What Linus (Torvalds, the Linux Dude) Meant by "Show Me the Code"
"Mythos is bluster, but functions well in regard to harvesting VC money. That is its only deliverable. A lot of normal people however have gotten quite frighted by not knowing enough and actually believing the hype." -Techrights associate
This is slop about slop!

When did fuzzing too get rebranded as "hey hi"?
"Show Me the Code" is a common cultural reference that predates Torvalds and is said/uttered aloud a lot at offices, not necessarily sarcastically, sometimes casually and nonchalantly (if not assertively).
When you show your code you assume it is shown to someone who can understand it (i.e. not Torvalds and many of his most important co-developers in Linux). A person with neither understanding nor care will just assess quantity (shallowly, visually), not quality or substance.
With his Swedish/Finnish sense of humour and cultural background, when Linus says "show me the code" he might be only partly joking; he's just not interested in all the talking or the dumb social control media gossip or pronouns; he just wants to make sure the code works, and works as advertised. Everything is connected, not fully insulated, so any defect in one piece of code can impact other parts of the program (problems emerge at the binary level). The Swedes know a thing or two about how to make things explode; they named a prize after it (Nobel).

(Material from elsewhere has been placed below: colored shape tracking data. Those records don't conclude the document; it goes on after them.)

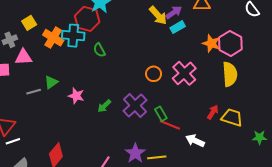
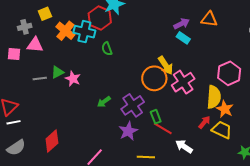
yellow arrow: (158, 15) -> (166, 65), moved
cyan rectangle: (178, 27) -> (183, 38), turned 56
orange star: (211, 43) -> (225, 109), moved
pink hexagon: (230, 43) -> (229, 73), moved
orange circle: (154, 74) -> (154, 78), size x1.6
yellow semicircle: (230, 74) -> (214, 97), moved
pink star: (76, 96) -> (73, 79), moved
purple star: (135, 153) -> (128, 131), moved

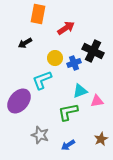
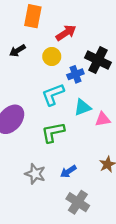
yellow circle: (55, 58) -> (52, 57), moved
cyan L-shape: (42, 80) -> (53, 94), moved
green L-shape: (68, 112) -> (53, 132), moved
gray star: (40, 135) -> (35, 174), moved

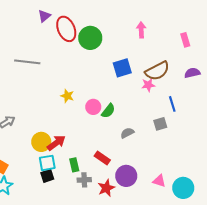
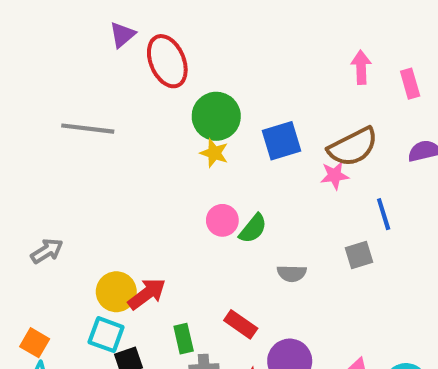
pink arrow: (141, 30) -> (361, 67), moved
green circle: (90, 38) -> (216, 116), moved
yellow star: (67, 96) -> (214, 153), moved
gray semicircle: (127, 133) -> (292, 273), turned -152
cyan square: (47, 163) -> (106, 335), moved, turned 30

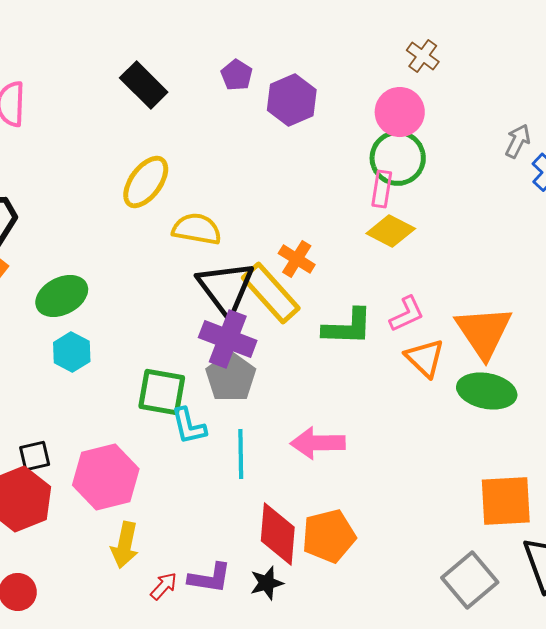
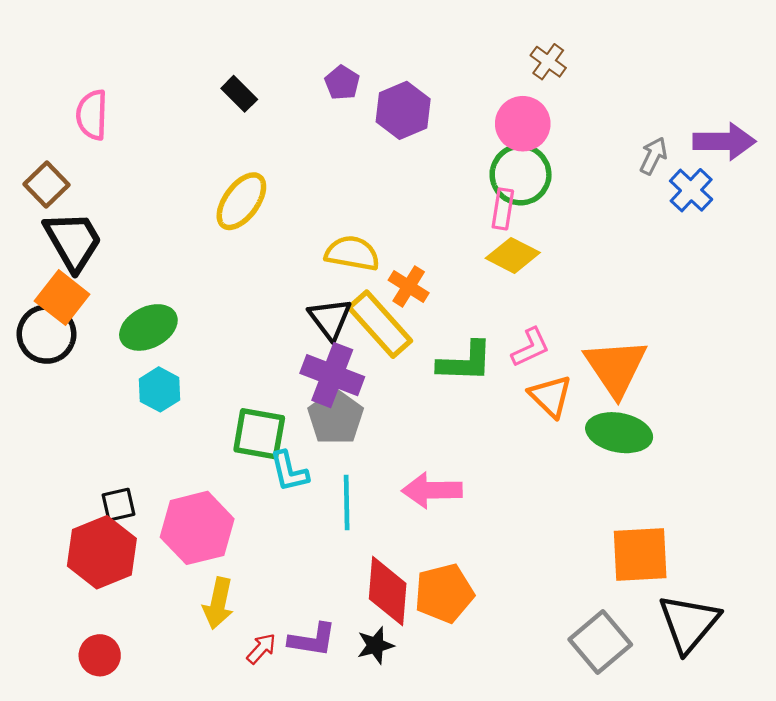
black rectangle: (144, 85) -> (239, 94), size x0.7
yellow semicircle: (197, 229) -> (352, 253), moved
black triangle: (226, 288) -> (330, 319), size x0.7

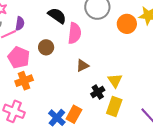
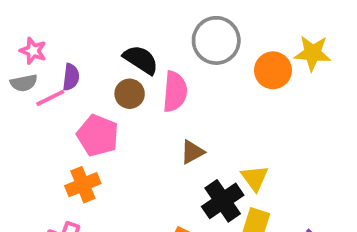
brown circle: (46, 47) -> (130, 94), moved
pink pentagon: (19, 57) -> (98, 135), moved
black cross: (98, 92) -> (223, 201), size x1.5

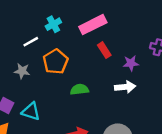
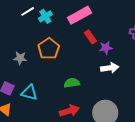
white line: (31, 42) -> (28, 11), moved
purple star: (131, 63) -> (106, 48), moved
green semicircle: (80, 89) -> (72, 83), moved

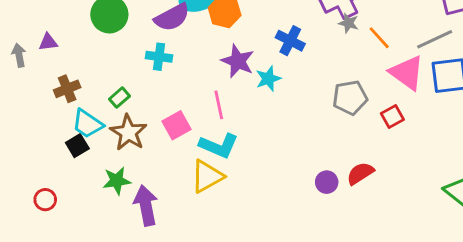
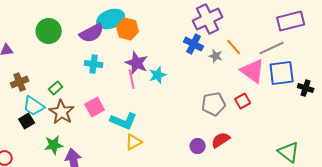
gray star: (349, 23) -> (216, 56), moved
blue cross: (290, 41) -> (194, 44), moved
cyan cross: (159, 57) -> (94, 64), moved
gray pentagon: (350, 98) -> (214, 104), moved
pink line: (219, 105) -> (132, 79), moved
yellow triangle: (207, 176) -> (134, 142), moved, size x0.7

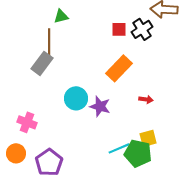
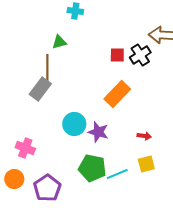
red arrow: (146, 99) -> (144, 136), moved
green pentagon: (138, 153) -> (92, 168), moved

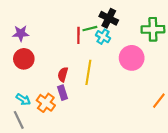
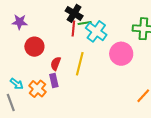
black cross: (109, 18) -> (74, 13), moved
cyan cross: (103, 37) -> (96, 31), size x1.5
red circle: (24, 59) -> (34, 47), moved

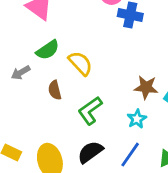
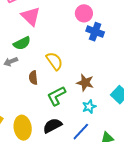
green semicircle: (48, 50) -> (22, 43), moved
brown star: (146, 87) -> (85, 83), moved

Now that many so-called 'greybeards' (stigma with a negative connotation for experienced, knowledgeable developers who understand the risk of bloat, technical debt, and immature/amateur code) insist on auditing code and generally turn down slop ("vibe coding" is merely a toy, for "entertainment purposes" rather than integration into projects; prototyping is another matter) we're meant to perceive code's quality assurance (QA) as a negative thing which reduces so-called 'productivity'. As one blogger called it last month, this is "subprime technical debt"; we're allowing some idiotic managers to contaminate codebases with lines of code that are neither tagged (as slop) nor tested, which kicks the inevitable problems down the road for a while longer (until slop outweighs "real code" and causes problems nobody can properly diagnose, fix, or refactor away).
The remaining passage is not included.